The retrospective study analyzed stereoscopic seven-field central fundus photographs obtained from eyes in the RIDE and RISE phase 3 studies at baseline. The eyes were treatment-naive to anti-VEGF therapy. Researchers generated algorithms from these data sets to predict worsening in untreated eyes from baseline over a period of 2 years.
Researchers then used seven-field central fundus photographs acquired from patients with diabetic retinopathy to train deep learning models to predict a two-step or more worsening on the ETDRS diabetic retinopathy severity scale over 2 years.
Worsening was predicted with an area under the curve of 0.68 ±0.13, a sensitivity of 66% and a specificity of 77% at 6 months. At 12 months, AUC was 0.79 ± 0.05, sensitivity 91% and specificity 65%. At 24 months, worsening was predicted with an AUC of 0.77 ± 0.04, a sensitivity of 79% and a specificity of 72%.

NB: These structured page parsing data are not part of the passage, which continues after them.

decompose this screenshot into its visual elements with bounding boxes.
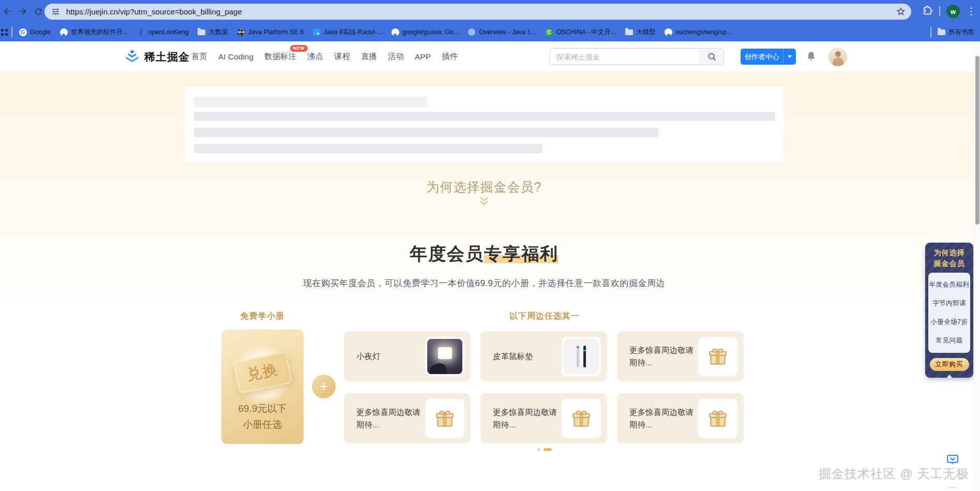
google-logo-icon: G (19, 28, 27, 36)
extensions-puzzle-icon[interactable] (922, 5, 933, 17)
scrollbar-thumb[interactable] (975, 56, 979, 225)
generic-site-icon (139, 28, 143, 36)
product-card-more[interactable]: 更多惊喜周边敬请期待... (480, 393, 607, 443)
url-bar[interactable]: https://juejin.cn/vip?utm_source=book_bi… (44, 4, 911, 20)
forward-arrow-icon (18, 6, 28, 17)
nav-plugins[interactable]: 插件 (442, 51, 458, 62)
github-logo-icon (391, 28, 399, 36)
bookmark-overview-java[interactable]: Overview - Java 1... (468, 28, 536, 36)
why-choose-heading: 为何选择掘金会员? (185, 178, 783, 196)
watermark-text: 掘金技术社区 @ 天工无极 (819, 466, 966, 482)
creator-center-label: 创作者中心 (741, 52, 783, 62)
double-chevron-down-icon (185, 197, 783, 205)
notification-bell-button[interactable] (805, 50, 818, 65)
github-logo-icon (60, 28, 68, 36)
redeem-stamp: 兑换 (245, 359, 280, 386)
pagination-dot-active[interactable] (544, 448, 552, 451)
product-card-more[interactable]: 更多惊喜周边敬请期待... (617, 393, 744, 443)
feedback-chat-icon[interactable] (946, 454, 959, 466)
gift-tile (425, 399, 464, 438)
site-header: 稀土掘金 首页 AI Coding 数据标注NEW 沸点 课程 直播 活动 AP… (0, 41, 980, 72)
gift-icon (707, 408, 729, 429)
nav-home[interactable]: 首页 (191, 51, 207, 62)
creator-center-button[interactable]: 创作者中心 (741, 49, 796, 65)
folder-icon (625, 29, 633, 35)
blue-book-icon (313, 28, 320, 36)
product-card-more[interactable]: 更多惊喜周边敬请期待... (344, 393, 471, 443)
bookmark-folder-bigdata[interactable]: 大数据 (198, 28, 229, 37)
panel-item-faq[interactable]: 常见问题 (936, 336, 963, 345)
gift-tile (562, 399, 601, 438)
panel-menu: 年度会员福利 字节内部课 小册全场7折 常见问题 (928, 273, 970, 353)
product-card-more[interactable]: 更多惊喜周边敬请期待... (617, 331, 744, 381)
skeleton-line (194, 128, 658, 137)
bookmark-java8[interactable]: Java 8实战-Raoul-... (312, 28, 382, 37)
free-booklet-label: 免费学小册 (221, 311, 304, 322)
panel-item-booklet-discount[interactable]: 小册全场7折 (930, 318, 968, 326)
search-button[interactable] (700, 49, 723, 65)
bookmark-google[interactable]: GGoogle (19, 28, 51, 36)
bookmark-github-site[interactable]: 世界领先的软件开... (59, 28, 128, 37)
buy-now-button[interactable]: 立即购买 (930, 358, 969, 371)
panel-item-internal-courses[interactable]: 字节内部课 (932, 299, 966, 308)
bookmark-folder-llm[interactable]: 大模型 (625, 28, 656, 37)
product-card-mouse-pad[interactable]: 皮革鼠标垫 (480, 331, 607, 381)
refresh-button[interactable] (32, 5, 44, 18)
main-nav: 首页 AI Coding 数据标注NEW 沸点 课程 直播 活动 APP 插件 (191, 41, 458, 72)
membership-float-panel: 为何选择 掘金会员 年度会员福利 字节内部课 小册全场7折 常见问题 立即购买 (925, 243, 973, 378)
bookmark-openlookeng[interactable]: openLooKeng (137, 28, 189, 36)
site-info-icon[interactable] (51, 7, 60, 16)
chrome-menu-icon[interactable]: ⋮ (966, 4, 976, 19)
github-logo-icon (665, 28, 672, 36)
collapse-up-arrow[interactable] (947, 375, 952, 378)
creator-dropdown-toggle[interactable] (783, 55, 796, 58)
all-bookmarks-button[interactable]: 所有书签 (937, 23, 974, 41)
browser-window: https://juejin.cn/vip?utm_source=book_bi… (0, 0, 980, 491)
nav-courses[interactable]: 课程 (334, 51, 350, 62)
plus-icon: + (312, 375, 336, 398)
apps-grid-icon[interactable] (1, 29, 8, 36)
url-text[interactable]: https://juejin.cn/vip?utm_source=book_bi… (66, 4, 242, 20)
nav-events[interactable]: 活动 (388, 51, 404, 62)
product-photo-tile (425, 337, 464, 376)
highlighted-text: 专享福利 (484, 244, 559, 263)
chevron-down-icon (788, 55, 792, 58)
back-arrow-icon (2, 6, 12, 17)
product-card-night-light[interactable]: 小夜灯 (344, 331, 471, 381)
pagination-dot[interactable] (537, 448, 540, 451)
peripherals-label: 以下周边任选其一 (344, 311, 745, 322)
booklet-coupon-card[interactable]: 兑换 69.9元以下 小册任选 (221, 330, 304, 444)
nav-pins[interactable]: 沸点 (307, 51, 323, 62)
bookmark-star-icon[interactable] (896, 6, 906, 17)
user-avatar[interactable] (828, 48, 847, 66)
search-input[interactable] (550, 49, 700, 65)
panel-item-annual-benefits[interactable]: 年度会员福利 (929, 280, 970, 289)
chrome-profile-avatar[interactable]: w (946, 5, 960, 18)
juejin-logo[interactable]: 稀土掘金 (124, 41, 190, 72)
annual-benefit-subtitle: 现在购买年度会员，可以免费学习一本价值69.9元的小册，并选择任意一款喜欢的掘金… (185, 277, 783, 289)
bookmark-java-platform[interactable]: Java Platform SE 8 (237, 28, 304, 36)
nav-app[interactable]: APP (415, 52, 431, 62)
gift-icon (707, 346, 729, 367)
gift-tile (698, 337, 737, 376)
folder-icon (198, 29, 205, 35)
forward-button[interactable] (17, 5, 29, 18)
nav-data-annotation[interactable]: 数据标注NEW (264, 51, 296, 62)
nav-live[interactable]: 直播 (361, 51, 377, 62)
nav-ai-coding[interactable]: AI Coding (218, 52, 253, 62)
bookmarks-bar: GGoogle 世界领先的软件开... openLooKeng 大数据 Java… (0, 23, 980, 41)
skeleton-line (194, 112, 775, 121)
bookmark-oschina[interactable]: COSCHINA - 中文开... (545, 28, 616, 37)
bookmark-guava[interactable]: google/guava: Go... (391, 28, 459, 36)
skeleton-card (185, 87, 783, 162)
carousel-pagination (344, 448, 745, 451)
page-scrollbar[interactable] (974, 41, 980, 491)
night-light-photo (427, 339, 462, 374)
bookmark-xuchengsheng[interactable]: xuchengsheng/sp... (665, 28, 732, 36)
back-button[interactable] (1, 5, 13, 18)
bookmarks-separator (11, 27, 12, 37)
panel-title: 为何选择 掘金会员 (925, 247, 973, 269)
gift-tile (698, 399, 737, 438)
new-badge: NEW (290, 45, 308, 52)
bell-icon (805, 50, 818, 63)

“This type of predictive algorithm could help patients get the individualized care they need, as their ophthalmologists could potentially tailor a patient’s treatment strategy knowing whether they are at risk for faster diabetic retinopathy progression,” Haskova said. – by Robert Linnehan
Disclosure: Haskova reports she is an employee and shareholder of Genentech.